The Letter of Intent is the bridge between finding a business and closing the deal. Here's what you need to know:
Key LOI components: 1. Purchase price — Total price and how it's determined (fixed vs. earn-out) 2. Deal structure — Asset purchase vs. stock purchase (asset is standard for small businesses) 3. Payment terms — Cash at closing, SBA financing, seller note, earn-out 4. Due diligence period — Typically 60–90 days of exclusivity 5. Working capital provisions — How much working capital stays in the business 6. Non-compete — Seller's commitment not to compete (typically 3–5 years, 50-mile radius) 7. Transition period — Seller's commitment to train the buyer (30–90 days typical) 8. Key conditions — Financing contingency, lease assignment, employee retention 9. Confidentiality — Ongoing NDA provisions 10. Exclusivity (no-shop) — Seller can't negotiate with other buyers during DD period
Binding vs. non-binding provisions: Most LOI terms are non-binding — they're a handshake agreement on deal terms.
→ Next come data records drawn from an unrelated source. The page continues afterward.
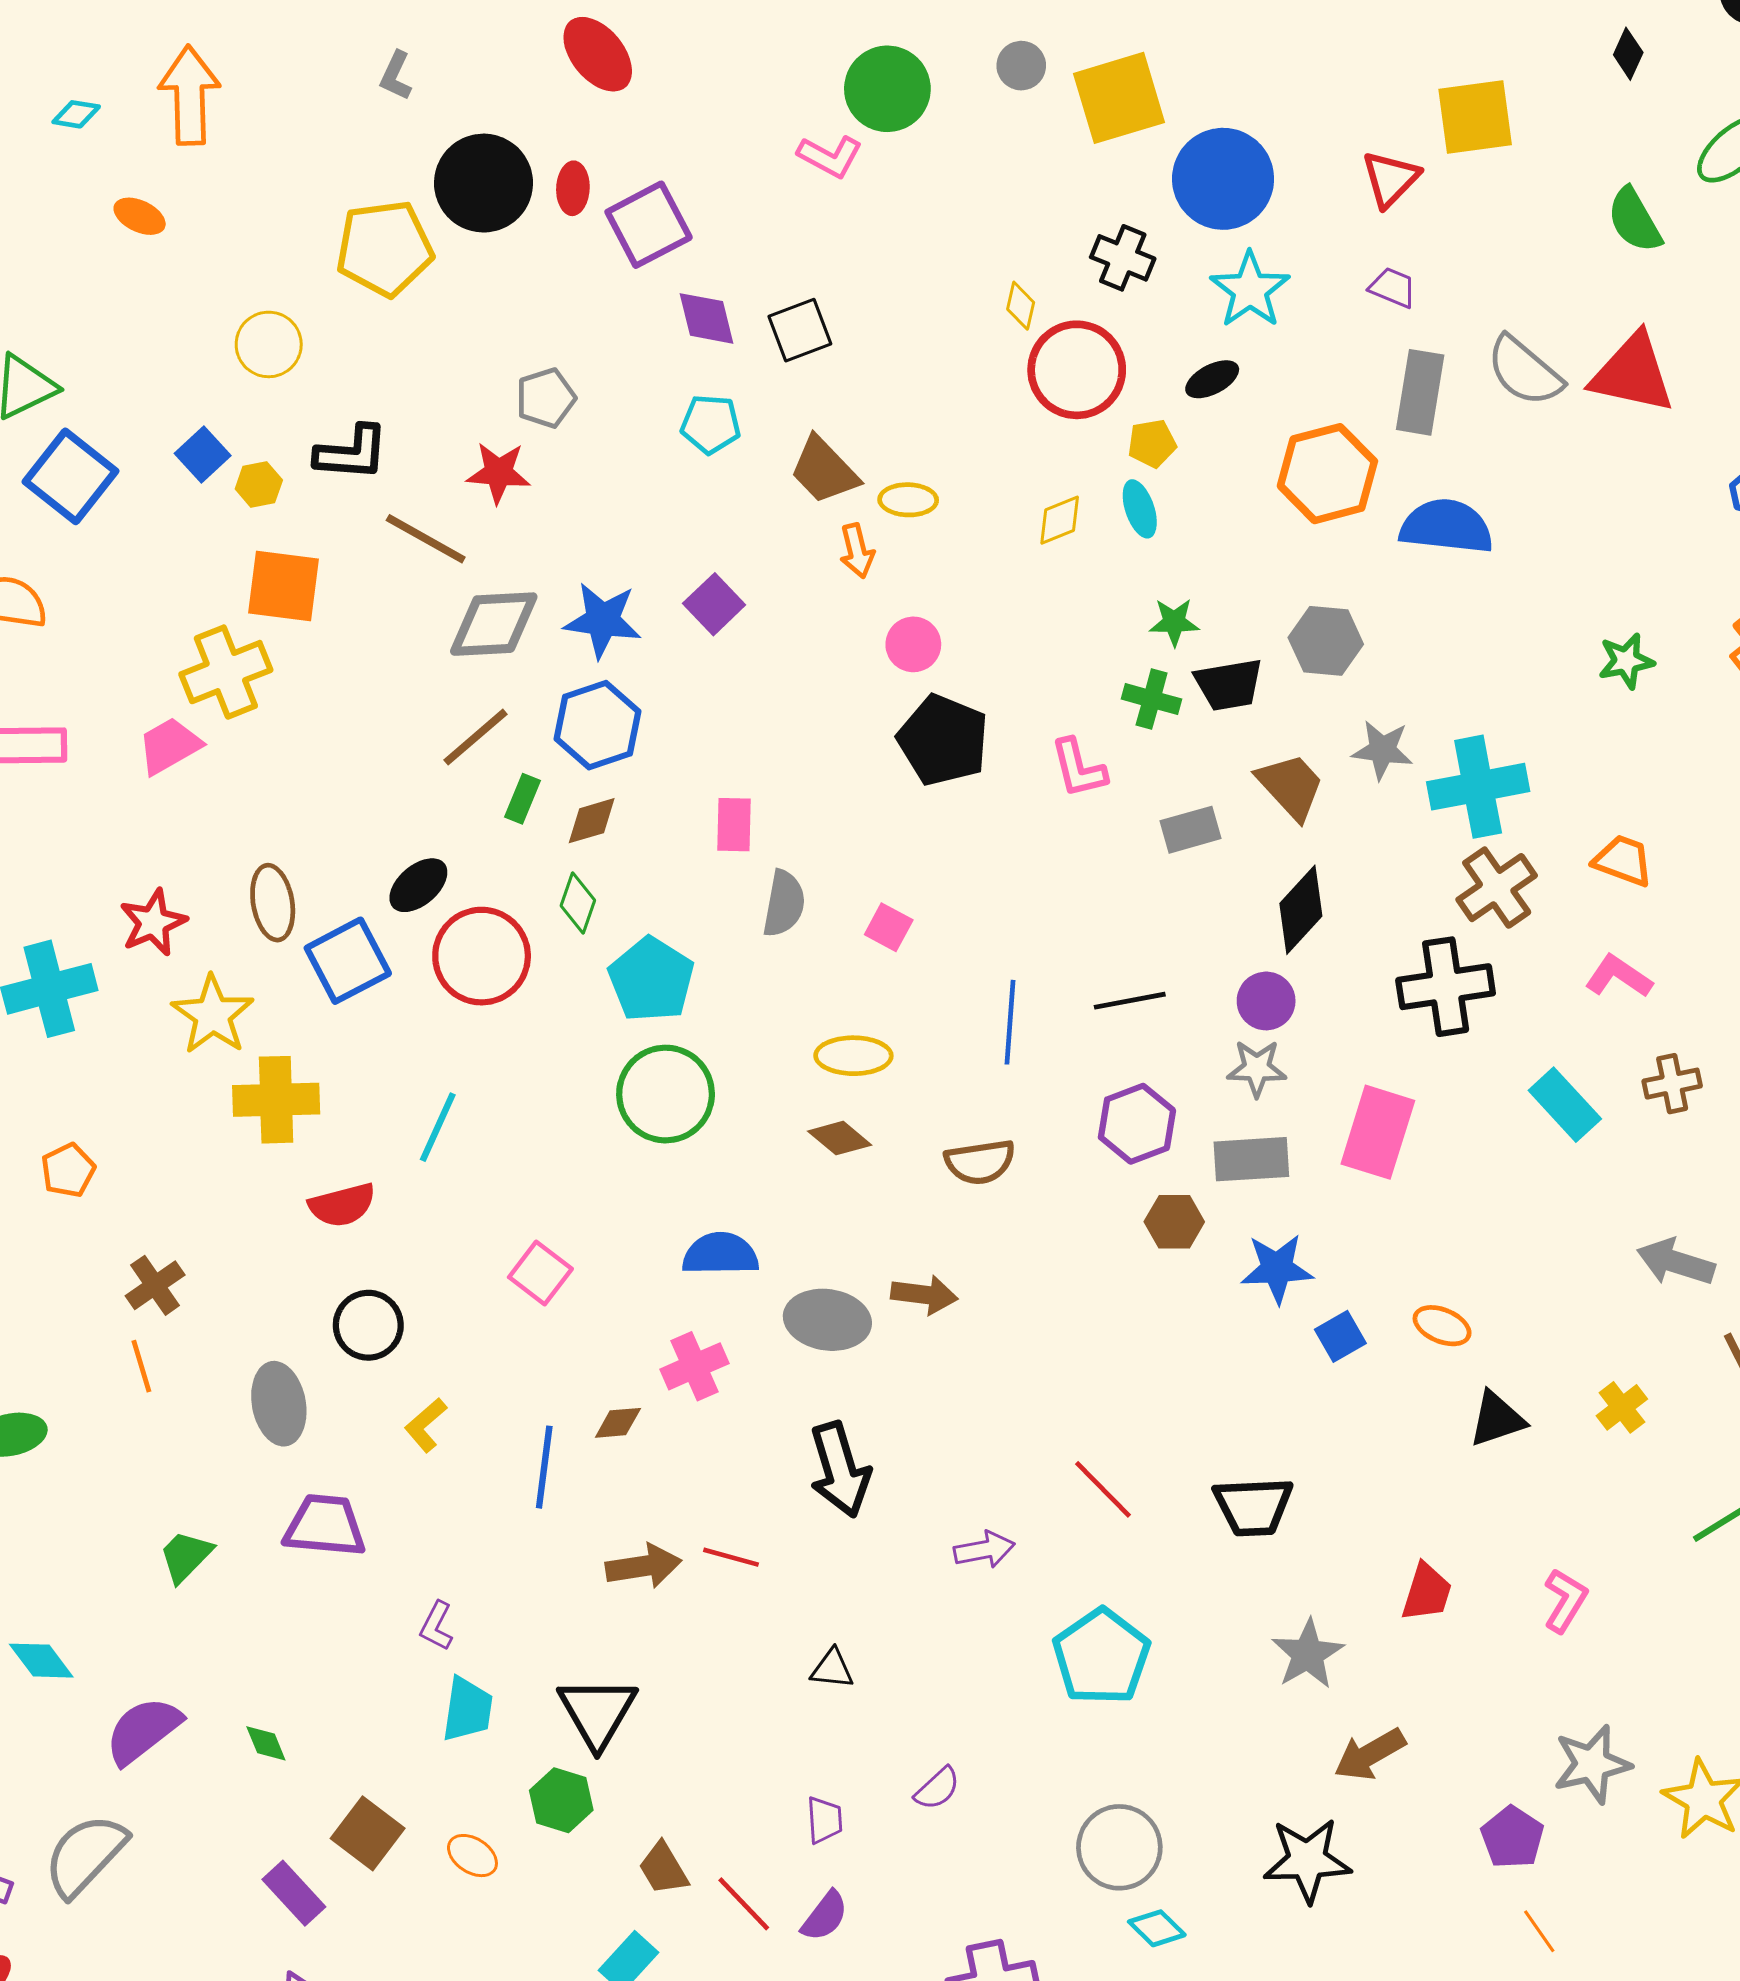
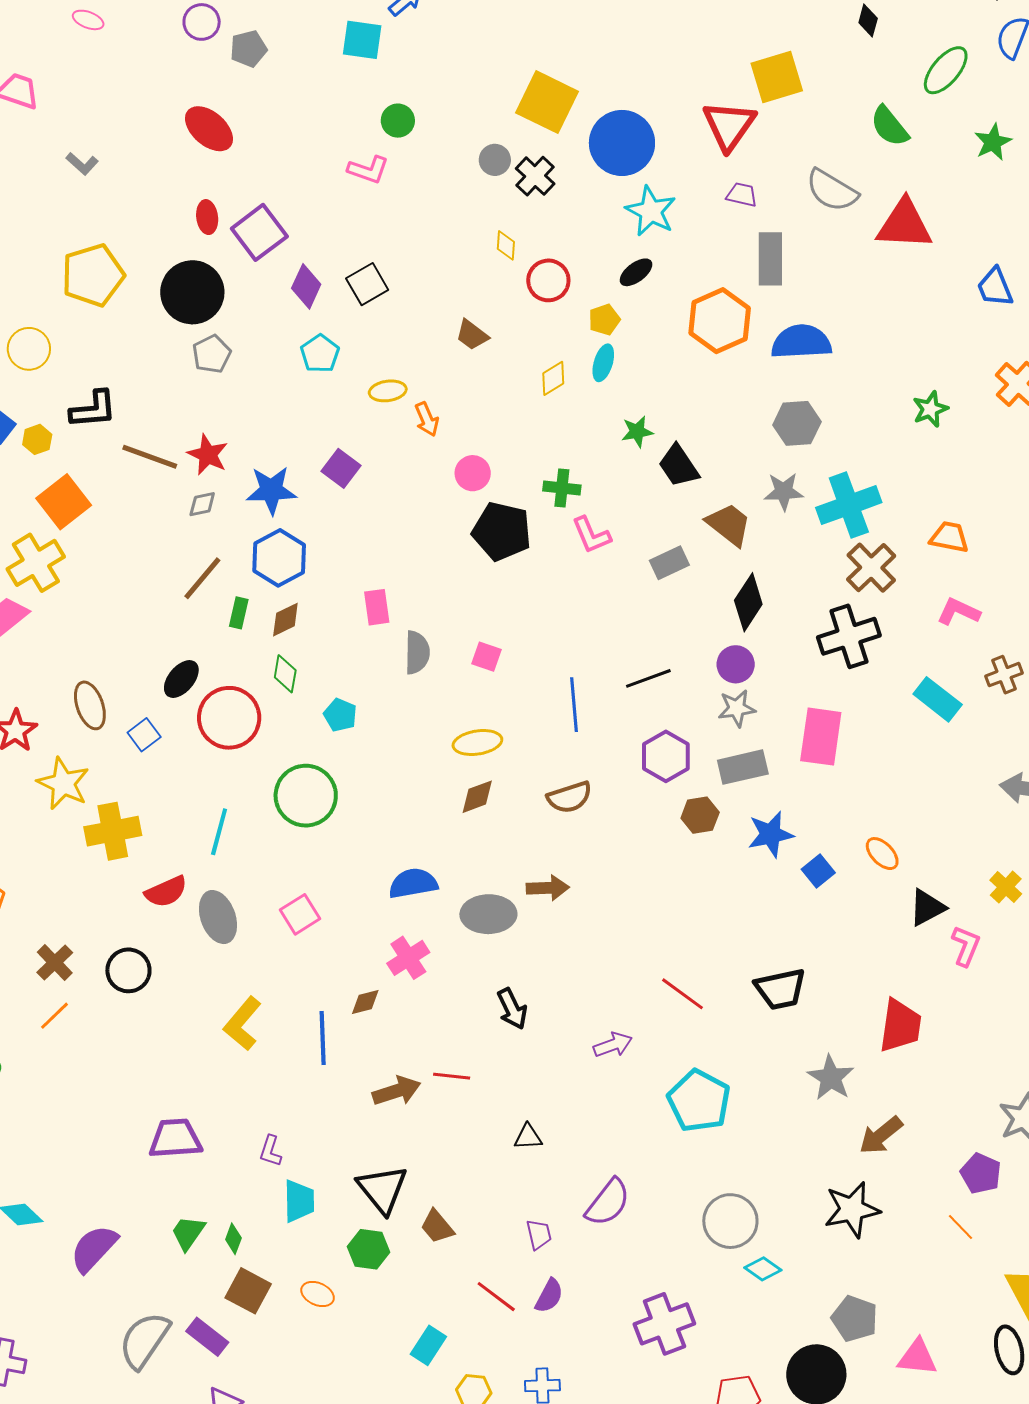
gray circle: (1021, 66) -> (495, 160), moved
gray L-shape: (396, 76) -> (82, 164), turned -64
green circle: (887, 89) -> (398, 121), size x0.6
yellow square: (1119, 98) -> (547, 102), turned -38
red triangle: (1390, 179) -> (729, 125), size x1.4
black circle: (484, 183) -> (192, 292), moved
black cross: (1123, 258) -> (535, 176), moved, turned 30
purple diamond: (706, 318) -> (306, 286), turned 48
red circle: (1077, 370) -> (548, 280), size x0.7
gray semicircle: (1524, 371) -> (832, 190), moved
cyan pentagon: (711, 424) -> (320, 354), turned -30
brown trapezoid: (824, 470) -> (472, 335), moved, size x0.7
red star: (498, 473) -> (208, 455), moved, turned 30
yellow ellipse: (908, 500) -> (388, 391), moved
cyan ellipse: (1140, 509) -> (603, 363), turned 45
orange square: (283, 586) -> (64, 502), turned -36
gray diamond: (494, 624) -> (202, 504), size x0.5
gray hexagon: (1326, 641) -> (797, 423), moved
black trapezoid: (1229, 685) -> (679, 466), turned 75
green cross: (1152, 699) -> (562, 488), moved
blue square: (348, 961) -> (144, 735), size x0.6
cyan pentagon: (651, 980) -> (340, 715), size x0.6
green circle: (666, 1094) -> (306, 796), moved
brown diamond: (840, 1138) -> (477, 797), turned -51
pink square: (540, 1273) -> (300, 914), turned 30
black circle: (368, 1325) -> (128, 970), moved
orange ellipse: (1442, 1326) -> (882, 854), turned 33
orange line: (141, 1366) -> (54, 1016), turned 72
gray ellipse: (279, 1404) -> (218, 917), moved
yellow L-shape: (426, 1425) -> (242, 1024), size x1.5
black arrow: (840, 1470) -> (512, 1009), size x0.7
purple trapezoid: (325, 1526) -> (175, 1139), moved
green trapezoid: (186, 1556) -> (188, 1233), moved
red trapezoid: (1427, 1592) -> (900, 1026), size x1.4
pink L-shape: (1565, 1601) -> (966, 946), moved
green diamond: (266, 1743) -> (233, 1239), moved, turned 52
purple semicircle: (937, 1789) -> (608, 1203), size x1.6
gray semicircle: (85, 1855) -> (144, 1340), moved
brown trapezoid: (663, 1869) -> (437, 1226), moved
orange line: (1539, 1931) -> (960, 1227), moved

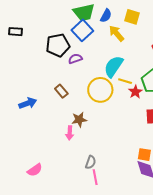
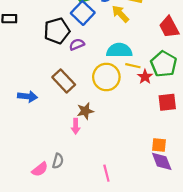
cyan semicircle: (114, 66) -> (119, 50), turned 60
brown rectangle: (61, 91) -> (64, 81), size x1.5
blue arrow: (28, 103) -> (28, 96), turned 30
gray semicircle: (91, 162) -> (58, 161), moved

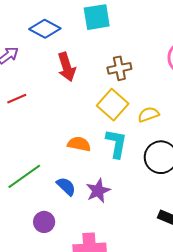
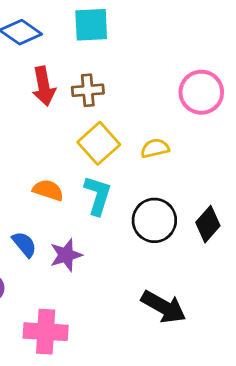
brown cross: (119, 68) -> (88, 90), moved
yellow semicircle: (149, 115) -> (155, 148), moved

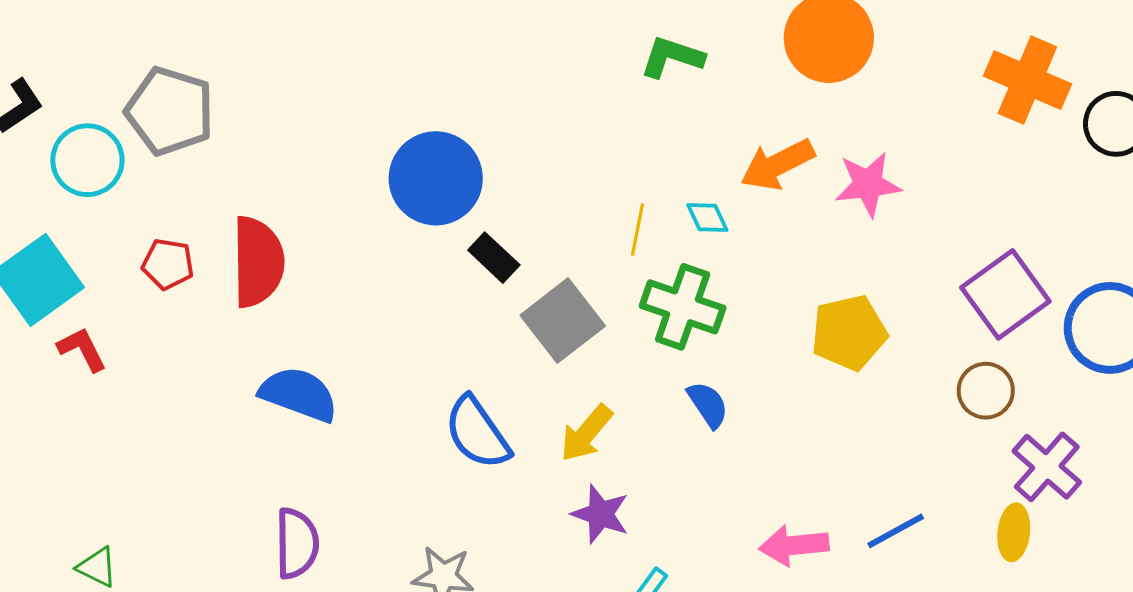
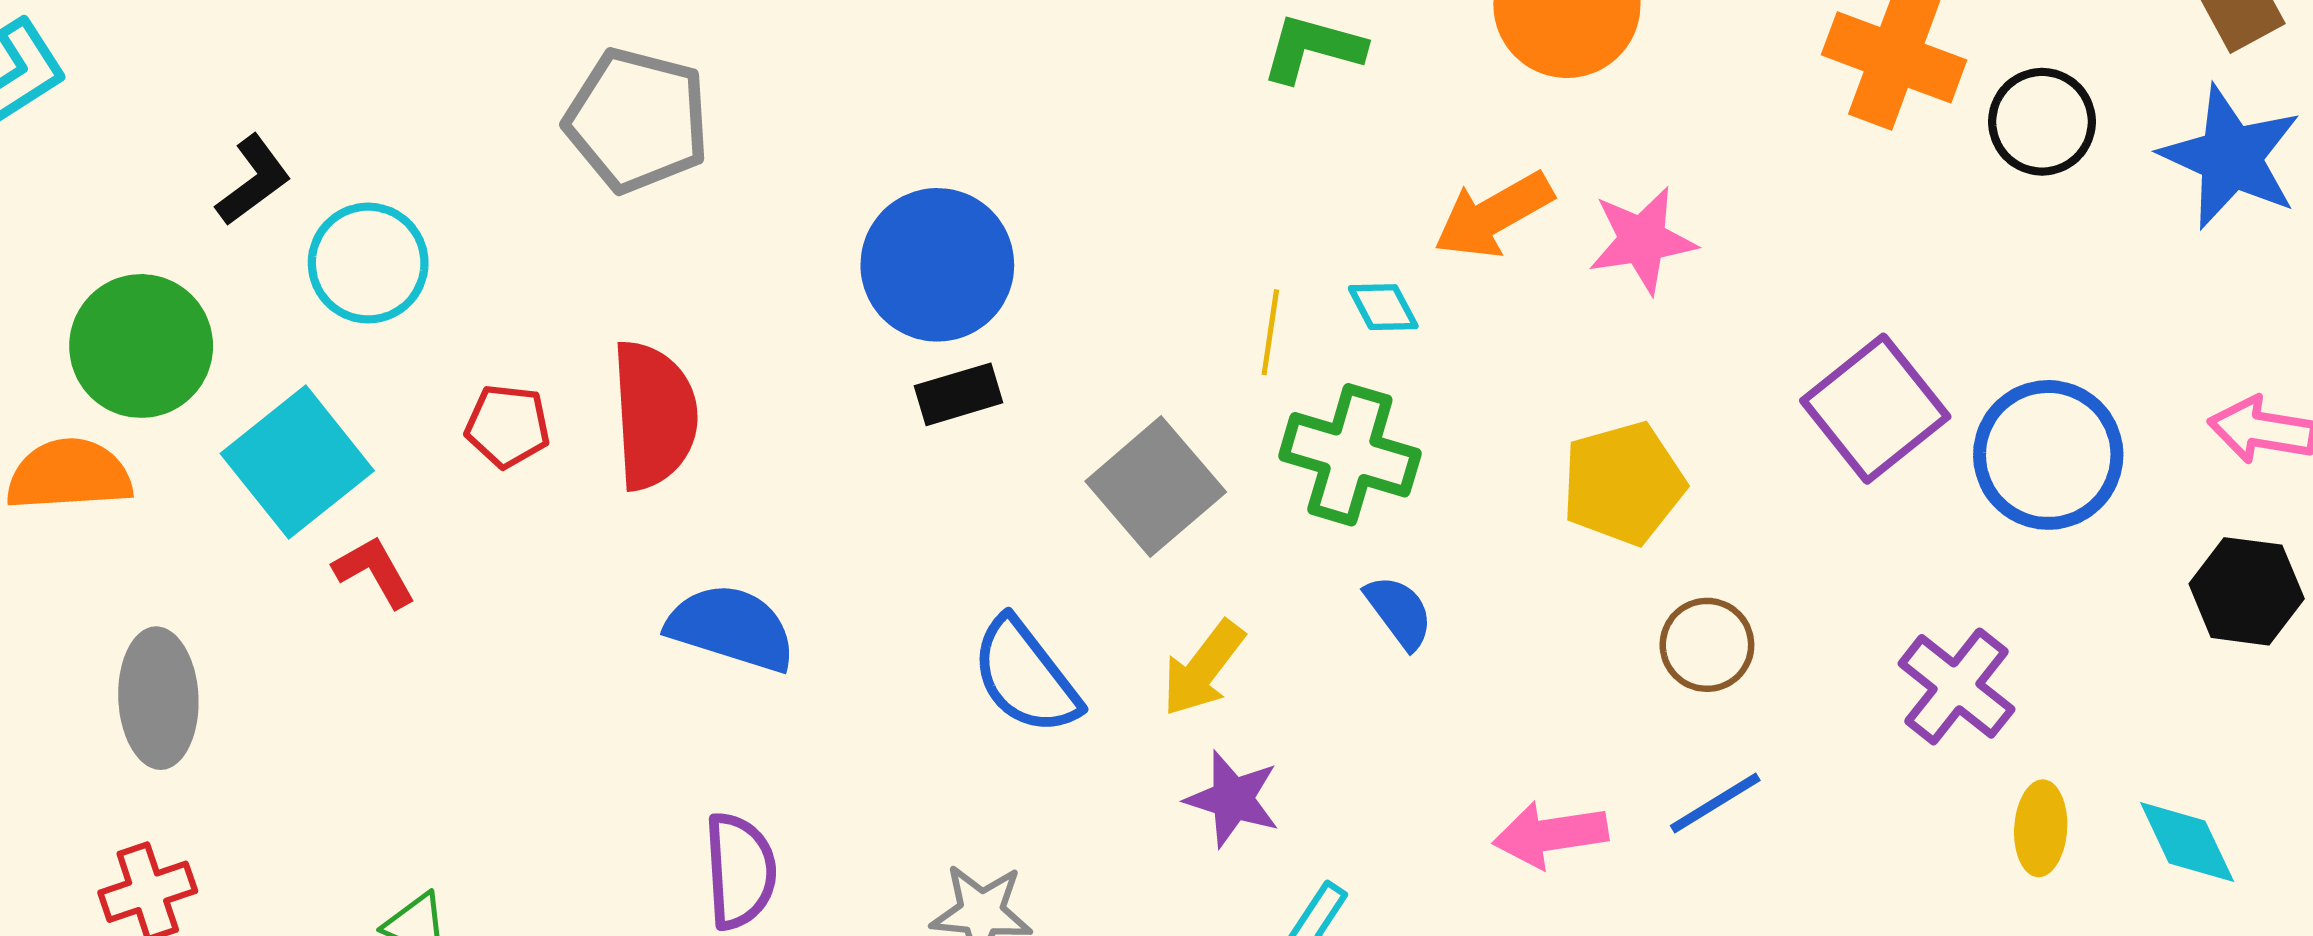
gray pentagon: (170, 111) -> (637, 120), moved
black rectangle: (494, 258) -> (959, 394), moved, turned -57
brown circle: (986, 391) -> (1707, 645), moved
yellow ellipse: (1014, 532) -> (2041, 828), moved

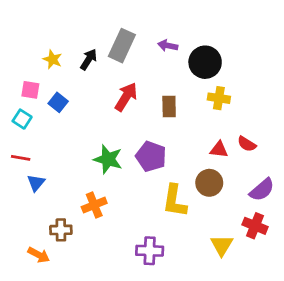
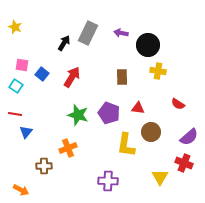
yellow star: (53, 59) -> (15, 27), moved
red arrow: (126, 97) -> (72, 77), moved
red triangle: (219, 150) -> (138, 108), moved
orange arrow: (39, 255) -> (21, 190), moved

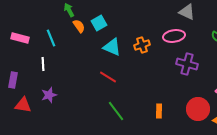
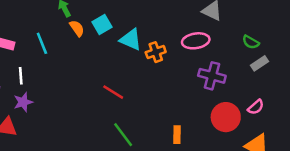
cyan triangle: (112, 47) -> (131, 40), moved
white line: (43, 64) -> (21, 76), moved
purple star: (49, 95) -> (23, 102), moved
red circle: (198, 109) -> (226, 117), moved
However, certain provisions are typically binding: - Confidentiality/NDA - Exclusivity/no-shop period - Expense allocation (who pays for what during DD) - Governing law
LOI negotiation tips: - Start with your ideal terms, but be reasonable — this is a relationship - Always include a financing contingency if using SBA or bank financing - Request 90 days of exclusivity (seller may counter at 60) - Be specific about what "working capital" means and how it's measured - Include a transition period requirement (critical for knowledge transfer) - Have your M&A attorney draft or review before signing
After the LOI: Once both parties sign, the buyer enters the due diligence phase. During this exclusivity period, the buyer has sole access to investigate the business. If DD reveals material issues, the buyer can renegotiate terms or walk away (since the LOI is non-binding on price and terms).